DATA: Begin

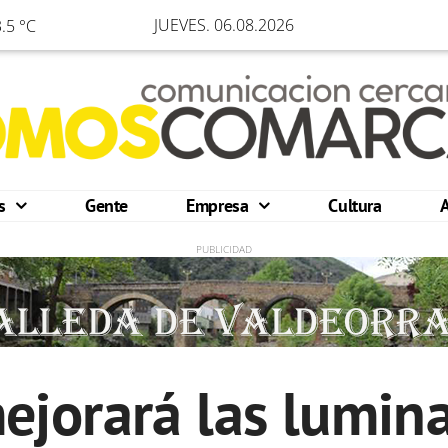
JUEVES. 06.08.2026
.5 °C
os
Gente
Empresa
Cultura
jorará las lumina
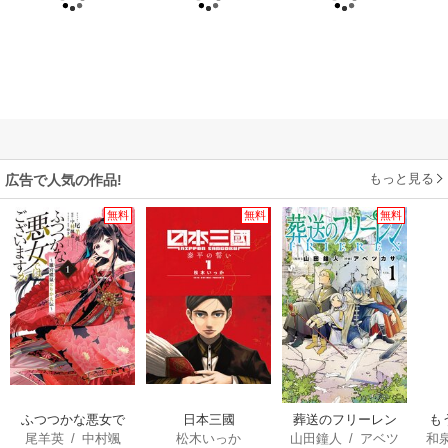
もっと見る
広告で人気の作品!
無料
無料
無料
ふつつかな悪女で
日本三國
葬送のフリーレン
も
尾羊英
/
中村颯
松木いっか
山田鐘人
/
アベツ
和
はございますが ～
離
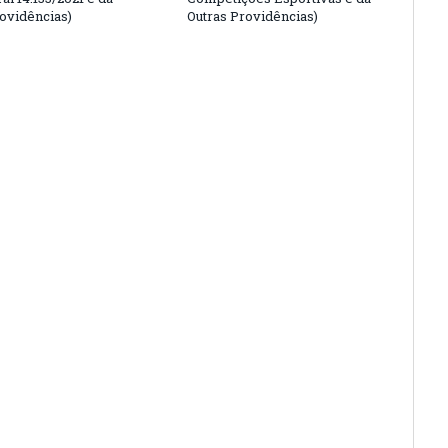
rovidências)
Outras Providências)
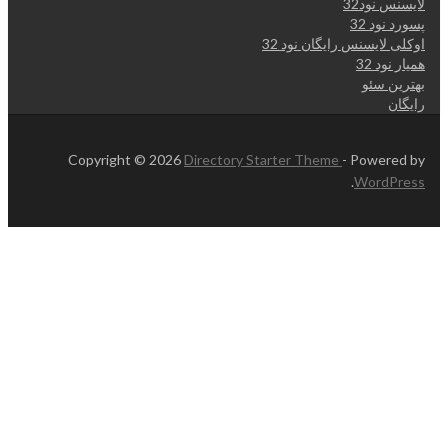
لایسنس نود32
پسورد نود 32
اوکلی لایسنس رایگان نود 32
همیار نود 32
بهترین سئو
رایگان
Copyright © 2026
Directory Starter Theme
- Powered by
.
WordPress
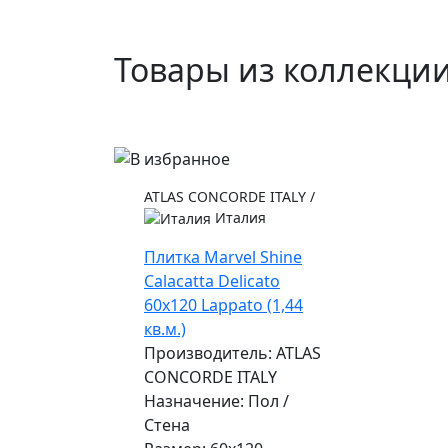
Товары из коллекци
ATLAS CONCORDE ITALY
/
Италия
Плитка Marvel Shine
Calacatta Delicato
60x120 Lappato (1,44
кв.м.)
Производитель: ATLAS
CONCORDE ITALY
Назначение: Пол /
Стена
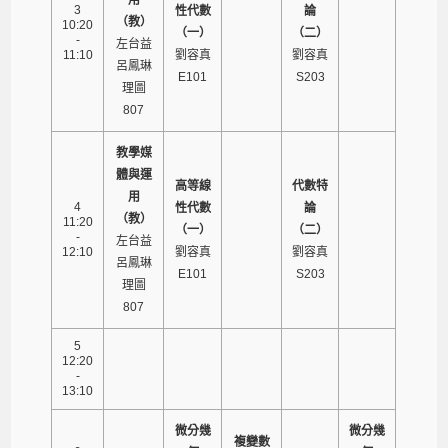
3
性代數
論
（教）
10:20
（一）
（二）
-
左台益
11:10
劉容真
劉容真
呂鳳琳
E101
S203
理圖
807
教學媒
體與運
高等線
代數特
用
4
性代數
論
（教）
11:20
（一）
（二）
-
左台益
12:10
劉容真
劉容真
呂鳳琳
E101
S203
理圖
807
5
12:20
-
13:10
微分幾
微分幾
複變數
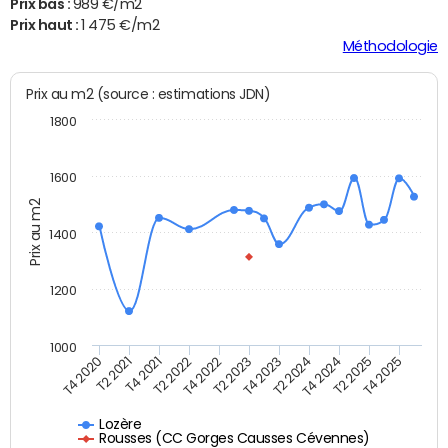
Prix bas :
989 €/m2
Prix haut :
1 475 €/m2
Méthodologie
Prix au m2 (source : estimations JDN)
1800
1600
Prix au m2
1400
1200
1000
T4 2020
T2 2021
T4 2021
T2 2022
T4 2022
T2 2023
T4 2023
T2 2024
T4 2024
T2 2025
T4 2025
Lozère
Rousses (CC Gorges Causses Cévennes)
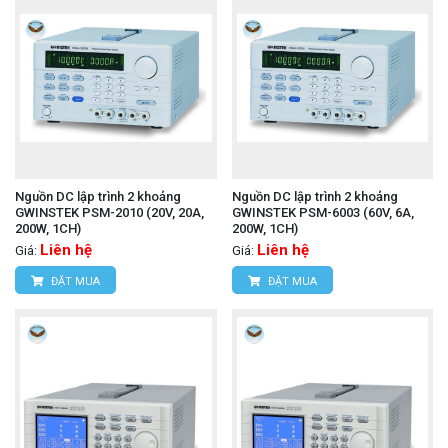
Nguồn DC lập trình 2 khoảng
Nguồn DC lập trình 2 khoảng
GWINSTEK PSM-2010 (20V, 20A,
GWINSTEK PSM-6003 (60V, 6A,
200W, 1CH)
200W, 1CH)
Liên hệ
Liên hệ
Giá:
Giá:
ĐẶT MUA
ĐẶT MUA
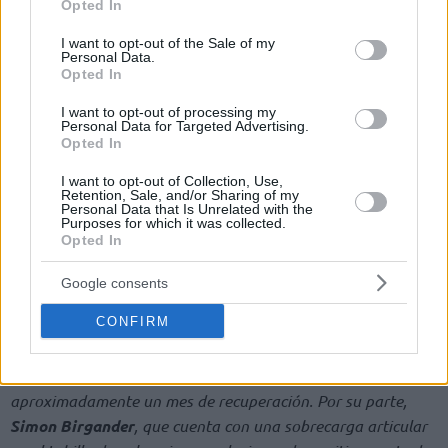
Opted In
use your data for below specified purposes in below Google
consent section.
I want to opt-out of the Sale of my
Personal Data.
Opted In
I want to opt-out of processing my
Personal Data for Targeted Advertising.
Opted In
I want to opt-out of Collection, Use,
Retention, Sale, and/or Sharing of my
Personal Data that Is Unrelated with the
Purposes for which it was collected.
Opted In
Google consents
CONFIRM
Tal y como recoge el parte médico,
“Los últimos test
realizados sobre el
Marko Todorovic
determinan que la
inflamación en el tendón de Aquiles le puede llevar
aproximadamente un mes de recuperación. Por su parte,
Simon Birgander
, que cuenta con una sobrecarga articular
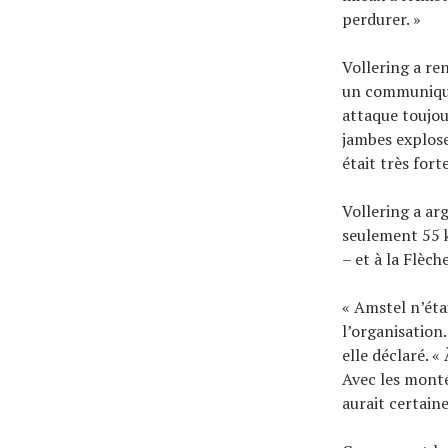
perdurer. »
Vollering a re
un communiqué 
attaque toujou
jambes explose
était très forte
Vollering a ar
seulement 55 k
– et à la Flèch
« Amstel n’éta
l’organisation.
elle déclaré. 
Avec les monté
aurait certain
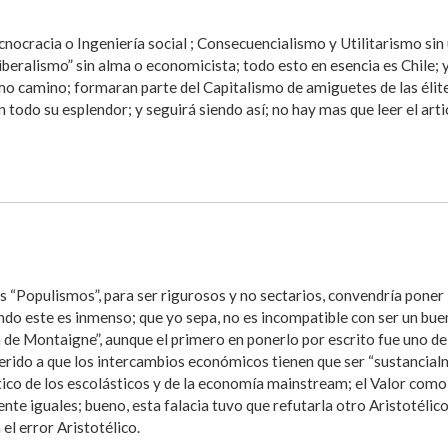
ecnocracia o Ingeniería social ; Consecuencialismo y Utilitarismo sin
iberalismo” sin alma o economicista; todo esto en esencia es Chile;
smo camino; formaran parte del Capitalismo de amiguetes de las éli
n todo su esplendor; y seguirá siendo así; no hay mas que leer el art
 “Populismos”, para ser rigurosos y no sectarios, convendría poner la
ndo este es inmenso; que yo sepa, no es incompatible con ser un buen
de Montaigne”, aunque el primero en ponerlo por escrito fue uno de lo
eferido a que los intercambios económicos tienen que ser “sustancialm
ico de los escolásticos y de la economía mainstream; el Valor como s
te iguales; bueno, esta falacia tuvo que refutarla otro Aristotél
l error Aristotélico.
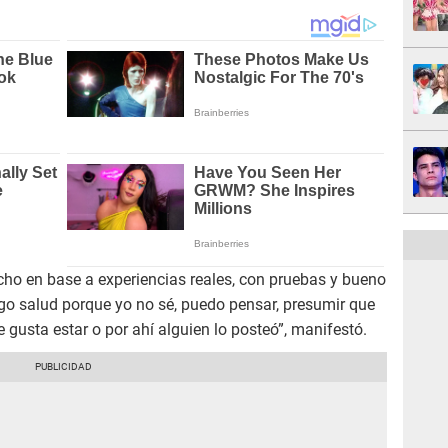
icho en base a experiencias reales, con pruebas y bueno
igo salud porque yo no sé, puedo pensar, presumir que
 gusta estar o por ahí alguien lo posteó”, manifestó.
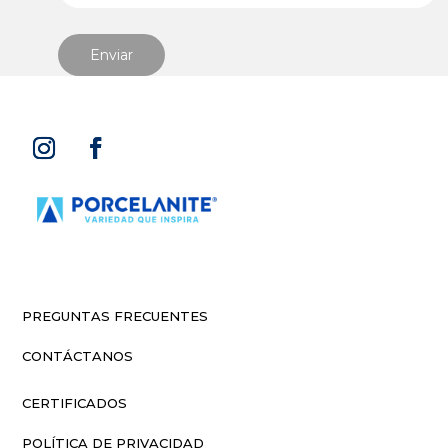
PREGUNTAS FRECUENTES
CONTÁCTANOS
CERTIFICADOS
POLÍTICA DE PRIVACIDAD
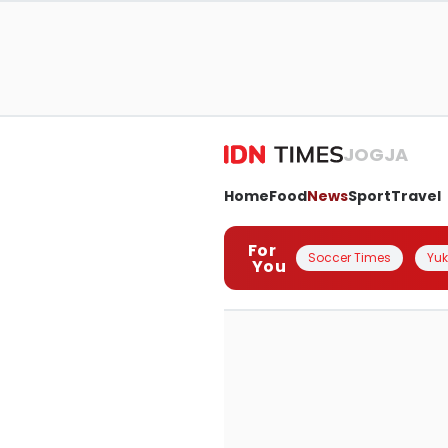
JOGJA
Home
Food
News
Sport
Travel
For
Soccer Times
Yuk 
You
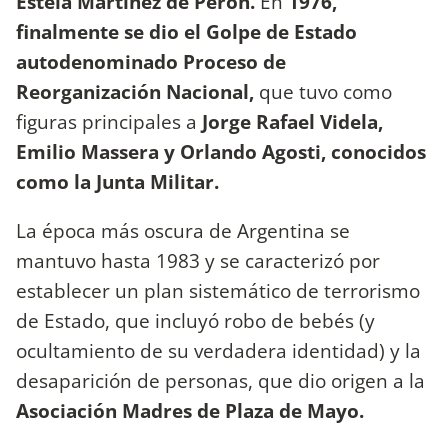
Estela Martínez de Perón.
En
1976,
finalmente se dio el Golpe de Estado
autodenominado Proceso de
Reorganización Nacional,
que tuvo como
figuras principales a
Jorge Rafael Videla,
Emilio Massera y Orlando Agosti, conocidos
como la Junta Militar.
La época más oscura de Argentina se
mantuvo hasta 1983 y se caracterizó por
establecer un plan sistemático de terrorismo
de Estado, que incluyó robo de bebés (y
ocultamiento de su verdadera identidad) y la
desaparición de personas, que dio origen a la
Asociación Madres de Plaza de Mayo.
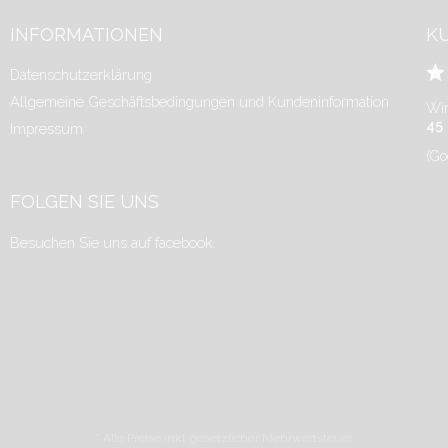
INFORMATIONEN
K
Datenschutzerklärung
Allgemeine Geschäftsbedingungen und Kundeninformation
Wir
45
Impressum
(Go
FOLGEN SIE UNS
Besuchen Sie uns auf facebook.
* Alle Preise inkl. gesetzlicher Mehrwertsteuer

DATA: End

== WHAT NEEDS TO BE DONE ==
In the copy, include no pictures, but repeat the listing exactly.

== ANSWER AREA ==
JUEVES. 06.08.2026
.5 °C
os
Gente
Empresa
Cultura
jorará las lumina
もっと見る
広告で人気の作品!
無料
無料
無料
ふつつかな悪女で
日本三國
葬送のフリーレン
も
尾羊英
/
中村颯
松木いっか
山田鐘人
/
アベツ
和
はございますが ～
離
rovidências)
Outras Providências)
لایسنس نود32
پسورد نود 32
اوکلی لایسنس رایگان نود 32
همیار نود 32
بهترین سئو
رایگان
Copyright © 2026
Directory Starter Theme
- Powered by
.
WordPress
Товары из коллекци
ATLAS CONCORDE ITALY
/
Италия
Плитка Marvel Shine
Calacatta Delicato
60x120 Lappato (1,44
кв.м.)
Производитель: ATLAS
CONCORDE ITALY
Назначение: Пол /
Стена
3
性代數
論
（教）
10:20
（一）
（二）
-
左台益
11:10
劉容真
劉容真
呂鳳琳
E101
S203
理圖
807
教學媒
體與運
高等線
代數特
用
4
性代數
論
（教）
11:20
（一）
（二）
-
左台益
12:10
劉容真
劉容真
呂鳳琳
E101
S203
理圖
807
5
12:20
-
13:10
微分幾
微分幾
複變數
Prix bas :
989 €/m2
Prix haut :
1 475 €/m2
Méthodologie
Prix au m2 (source : estimations JDN)
1800
1600
Prix au m2
1400
1200
1000
T4 2020
T2 2021
T4 2021
T2 2022
T4 2022
T2 2023
T4 2023
T2 2024
T4 2024
T2 2025
T4 2025
Lozère
Rousses (CC Gorges Causses Cévennes)
Nguồn DC lập trình 2 khoảng
Nguồn DC lập trình 2 khoảng
GWINSTEK PSM-2010 (20V, 20A,
GWINSTEK PSM-6003 (60V, 6A,
200W, 1CH)
200W, 1CH)
Liên hệ
Liên hệ
Giá:
Giá:
ĐẶT MUA
ĐẶT MUA
Opted In
use your data for below specified purposes in below Google
consent section.
I want to opt-out of the Sale of my
Personal Data.
Opted In
I want to opt-out of processing my
Personal Data for Targeted Advertising.
Opted In
I want to opt-out of Collection, Use,
Retention, Sale, and/or Sharing of my
Personal Data that Is Unrelated with the
Purposes for which it was collected.
Opted In
Google consents
CONFIRM
Tal y como recoge el parte médico,
“Los últimos test
realizados sobre el
Marko Todorovic
determinan que la
inflamación en el tendón de Aquiles le puede llevar
aproximadamente un mes de recuperación. Por su parte,
Simon Birgander
, que cuenta con una sobrecarga articular
perdurer. »
Vollering a re
un communiqué 
attaque toujou
jambes explose
était très forte
Vollering a ar
seulement 55 k
– et à la Flèch
« Amstel n’éta
l’organisation.
elle déclaré. 
Avec les monté
aurait certain
ecnocracia o Ingeniería social ; Consecuencialismo y Utilitarismo sin
iberalismo” sin alma o economicista; todo esto en esencia es Chile;
smo camino; formaran parte del Capitalismo de amiguetes de las éli
n todo su esplendor; y seguirá siendo así; no hay mas que leer el art
 “Populismos”, para ser rigurosos y no sectarios, convendría poner la
ndo este es inmenso; que yo sepa, no es incompatible con ser un buen
de Montaigne”, aunque el primero en ponerlo por escrito fue uno de lo
eferido a que los intercambios económicos tienen que ser “sustancialm
ico de los escolásticos y de la economía mainstream; el Valor como s
te iguales; bueno, esta falacia tuvo que refutarla otro Aristotél
l error Aristotélico.
icho en base a experiencias reales, con pruebas y bueno
igo salud porque yo no sé, puedo pensar, presumir que
 gusta estar o por ahí alguien lo posteó”, manifestó.
PREGUNTAS FRECUENTES
CONTÁCTANOS
CERTIFICADOS
POLÍTICA DE PRIVACIDAD
JOGJA
Home
Food
News
Sport
Travel
For
Soccer Times
Yuk 
You
Estela Martínez de Perón.
En
1976,
finalmente se dio el Golpe de Estado
autodenominado Proceso de
Reorganización Nacional,
que tuvo como
figuras principales a
Jorge Rafael Videla,
Emilio Massera y Orlando Agosti, conocidos
como la Junta Militar.
La época más oscura de Argentina se
mantuvo hasta 1983 y se caracterizó por
establecer un plan sistemático de terrorismo
de Estado, que incluyó robo de bebés (y
ocultamiento de su verdadera identidad) y la
desaparición de personas, que dio origen a la
Asociación Madres de Plaza de Mayo.
INFORMATIONEN
K
Datenschutzerklärung
Allgemeine Geschäftsbedingungen und Kundeninformation
Wir
45
Impressum
(Go
FOLGEN SIE UNS
Besuchen Sie uns auf facebook.
* Alle Preise inkl. gesetzlicher Mehrwertsteuer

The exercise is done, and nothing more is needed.